**Exercise prompt**
Please reproduce exactly the line that contains "September 2015" and every line after it through the end of the records below, adding nothing else.

**Records provided**

<<<<

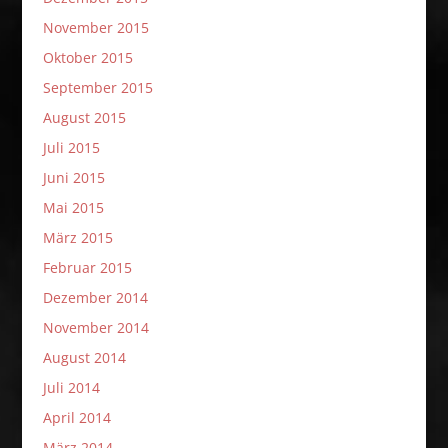
November 2015
Oktober 2015
September 2015
August 2015
Juli 2015
Juni 2015
Mai 2015
März 2015
Februar 2015
Dezember 2014
November 2014
August 2014
Juli 2014
April 2014
März 2014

>>>>

**Solution to the exercise**
September 2015
August 2015
Juli 2015
Juni 2015
Mai 2015
März 2015
Februar 2015
Dezember 2014
November 2014
August 2014
Juli 2014
April 2014
März 2014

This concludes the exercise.